**REQUIRED ACTION**
In the records that follow, locate every line with "awards" and extract it.

**Collected data**
********************

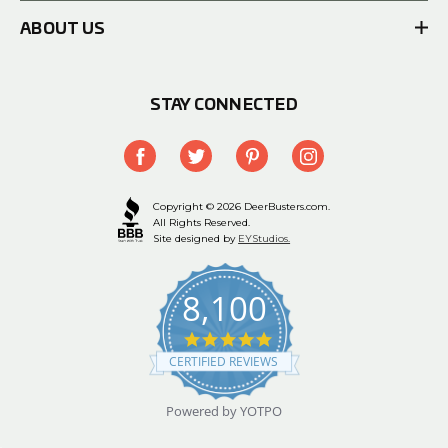
ABOUT US
STAY CONNECTED
Copyright © 2026 DeerBusters.com.
All Rights Reserved.
Site designed by
EYStudios.
8,100
4.9
star
CERTIFIED REVIEWS
rating
Powered by YOTPO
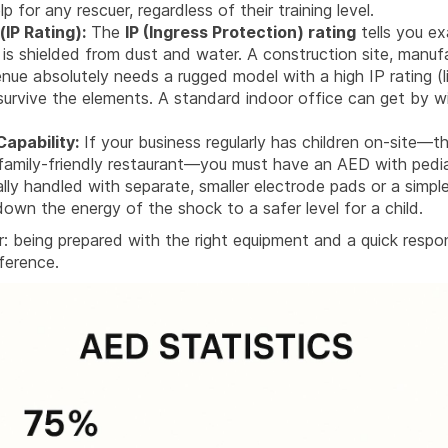
p for any rescuer, regardless of their training level.
(IP Rating):
The
IP (Ingress Protection) rating
tells you ex
 is shielded from dust and water. A construction site, manufa
nue absolutely needs a rugged model with a high IP rating (
 survive the elements. A standard indoor office can get by w
Capability:
If your business regularly has children on-site—t
 family-friendly restaurant—you must have an AED with pediatr
ally handled with separate, smaller electrode pads or a simpl
down the energy of the shock to a safer level for a child.
r: being prepared with the right equipment and a quick resp
fference.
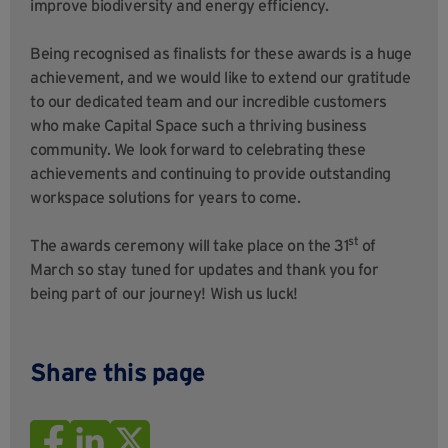
improve biodiversity and energy efficiency.
Being recognised as finalists for these awards is a huge
achievement, and we would like to extend our gratitude
to our dedicated team and our incredible customers
who make Capital Space such a thriving business
community. We look forward to celebrating these
achievements and continuing to provide outstanding
workspace solutions for years to come.
st
The awards ceremony will take place on the 31
of
March so stay tuned for updates and thank you for
being part of our journey! Wish us luck!
Share this page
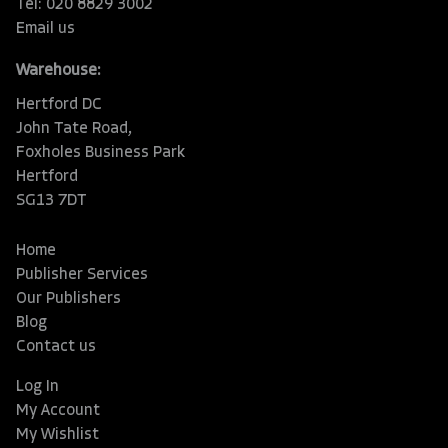
Tel: 020 8829 3002
Email us
Warehouse:
Hertford DC
John Tate Road,
Foxholes Business Park
Hertford
SG13 7DT
Home
Publisher Services
Our Publishers
Blog
Contact us
Log In
My Account
My Wishlist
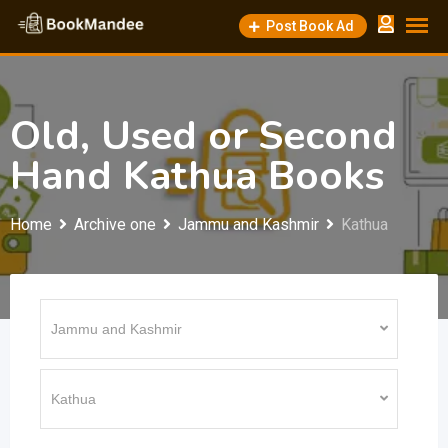
Skip
Post Book Ad
to
content
Old, Used or Second
Hand Kathua Books
Home
Archive one
Jammu and Kashmir
Kathua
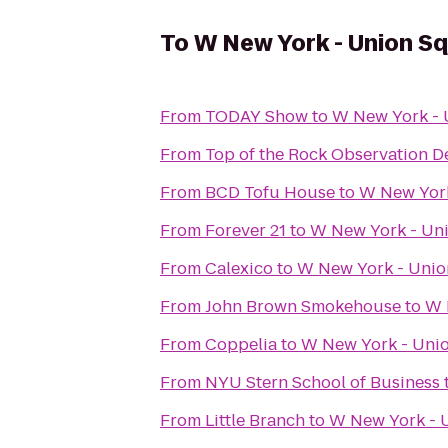
To
W New York - Union S
From
TODAY Show
to
W New York - 
From
Top of the Rock Observation D
From
BCD Tofu House
to
W New York
From
Forever 21
to
W New York - Un
From
Calexico
to
W New York - Unio
From
John Brown Smokehouse
to
W 
From
Coppelia
to
W New York - Uni
From
NYU Stern School of Business
From
Little Branch
to
W New York - 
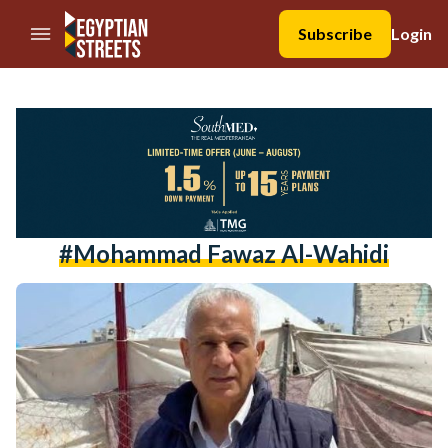
//Skip to content
Subscribe
Login
#Mohammad Fawaz Al-Wahidi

********************

**RESPONSE FOR THIS EXERCISE**
Being recognised as finalists for these awards is a huge
The awards ceremony will take place on the 31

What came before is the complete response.